Alternatively, many database systems offer a stream with create, update, and delete events. By subscribing to those change events, you can quickly invalidate your cache.
It is also worth noting that the “write-through” strategy does update the cache automatically. There is no need to think about cache invalidation in that scenario. But it requires that all your data fit into the cache!
Next, you will learn about managed caching services offered by AWS.
Caching on AWS
The large portfolio of AWS also includes services for caching.
- Amazon ElastiCache offers in-memory caches based on Redis or Memcached.
- Amazon CloudFront provides a Content Delivery Network (CDN) caching HTTP close to your worldwide customers.
- Amazon DynamoDB Accelerator (DAX) adds caching capabilities to Amazon’s NoSQL database.
ElastiCache is for in-memory caches what RDS is for SQL databases. You can choose between two engines:
Both Redis and Memcached are open-source in-memory data stores. Overall, Redis comes with some advanced features like complex data structures (e.g., sorted sets), in-memory snapshots on disk, and a built-in message broker. Compared to that, Memcached focuses on simplicity and provides only the functionality needed for an in-memory cache.
ElastiCache allows you to deploy a cluster of in-memory instances. All you have to do is to specify the instance type – which defines the CPU, memory, and networking capabilities – as well as the number of instances. The managed service will spin up and maintain the needed instances and provides you a hostname that your application can connect to. It is important to note that ElastiCache runs within your private network (VPC).
Many application frameworks like Spring or Ruby on Rails come with support for either Redis or Memcached to cache database queries, rendered partials, and many more.
By the way, another typical use case for ElastiCache is storing sessions or all kinds of data that you do not need to persist on disk.
Typically, ElastiCache is used by the application to cache database queries or pre-calculated results. However, the load balancer and web server still need to process the request. Adding CloudFront, a Content Delivery Network (CDN), to the architecture allows you to answer requests even before they hit your load balancer.
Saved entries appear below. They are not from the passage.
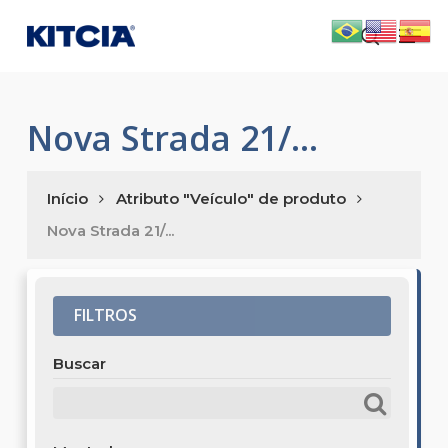
Skip
Men
to
search
main
content
Nova Strada 21/...
Início
Atributo "Veículo" de produto
Nova Strada 21/...
FILTROS
Buscar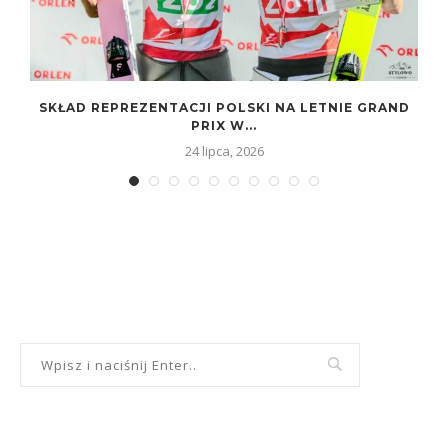
SKŁAD REPREZENTACJI POLSKI NA LETNIE GRAND
PRIX W...
24 lipca, 2026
Doing so reduces latency and costs even further.
AWS operates infrastructure worldwide. Besides the big data centers – called regions – there are more than 200 edge locations all around the world. CloudFront utilizes those edge locations to minimize the distance and, therefore, latency between your users and your cloud infrastructure. You can think of CloudFront as a cache for static web content – like stylesheets, images, and videos – as well as a cache for dynamic content – like a rendered HTML page. CloudFront is priced per request and data transfer. There is no minimum fee.
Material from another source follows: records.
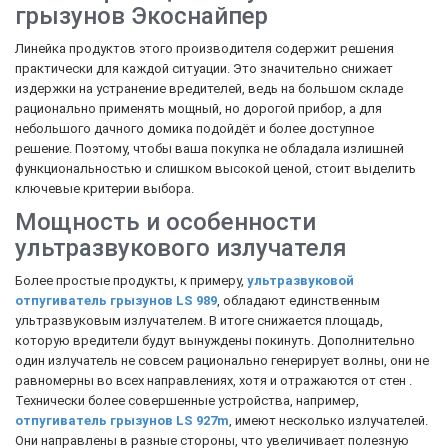
грызунов Экоснайпер
Линейка продуктов этого производителя содержит решения
практически для каждой ситуации. Это значительно снижает
издержки на устранение вредителей, ведь на большом складе
рационально применять мощный, но дорогой прибор, а для
небольшого дачного домика подойдёт и более доступное
решение. Поэтому, чтобы ваша покупка не обладала излишней
функциональностью и слишком высокой ценой, стоит выделить
ключевые критерии выбора.
Мощность и особенности
ультразвукового излучателя
Более простые продукты, к примеру,
ультразвуковой
отпугиватель грызунов LS 989
, обладают единственным
ультразвуковым излучателем. В итоге снижается площадь,
которую вредители будут вынуждены покинуть. Дополнительно
один излучатель не совсем рационально генерирует волны, они не
равномерны во всех направлениях, хотя и отражаются от стен .
Технически более совершенные устройства, например,
отпугиватель грызунов LS 927m
, имеют несколько излучателей.
Они направлены в разные стороны, что увеличивает полезную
By default, CloudFront uses the
Expire HTTP header defined by your application to decide how long a response should be cached. Besides that, you can configure the caching behavior for different paths of your application. It is also possible to invalidate the cached responses manually, for example, after a deployment.
Finally, I want to introduce another caching solution. DynamoDB Accelerator (DAX) provides a write-through caching service for DynamoDB, the NoSQL database by AWS. Write requests are stored in the in-memory cache as well as in the DynamoDB table. AWS manages a cluster of caching nodes for you.
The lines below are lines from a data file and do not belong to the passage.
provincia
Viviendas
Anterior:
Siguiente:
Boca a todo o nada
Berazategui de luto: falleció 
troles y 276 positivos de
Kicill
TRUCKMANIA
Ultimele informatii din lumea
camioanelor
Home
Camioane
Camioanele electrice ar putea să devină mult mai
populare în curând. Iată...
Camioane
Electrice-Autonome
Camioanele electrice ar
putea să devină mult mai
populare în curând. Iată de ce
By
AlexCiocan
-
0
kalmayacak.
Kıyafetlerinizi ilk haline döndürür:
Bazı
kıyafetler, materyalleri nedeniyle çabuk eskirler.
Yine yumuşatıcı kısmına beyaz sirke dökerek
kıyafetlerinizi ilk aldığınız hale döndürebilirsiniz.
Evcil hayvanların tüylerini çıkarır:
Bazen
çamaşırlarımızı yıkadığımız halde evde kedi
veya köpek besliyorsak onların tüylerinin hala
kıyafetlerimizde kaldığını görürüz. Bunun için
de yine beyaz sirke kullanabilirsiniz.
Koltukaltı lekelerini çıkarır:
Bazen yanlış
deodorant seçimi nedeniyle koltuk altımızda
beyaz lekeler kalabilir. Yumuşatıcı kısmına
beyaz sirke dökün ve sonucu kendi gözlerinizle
Adding a cache to your architecture can help to optimize performance, flatten traffic spikes, and reduce costs. I highly recommend thinking about caching already when designing an architecture. Introducing a caching layer later might be challenging.
AWS provides in-memory data stores with ElastiCache. Both Redis and Memcached are popular open-source projects and available as options at ElastiCache. CloudFront — Amazon’s Content Delivery Network — can be used to cache static but also dynamic content close to your users worldwide.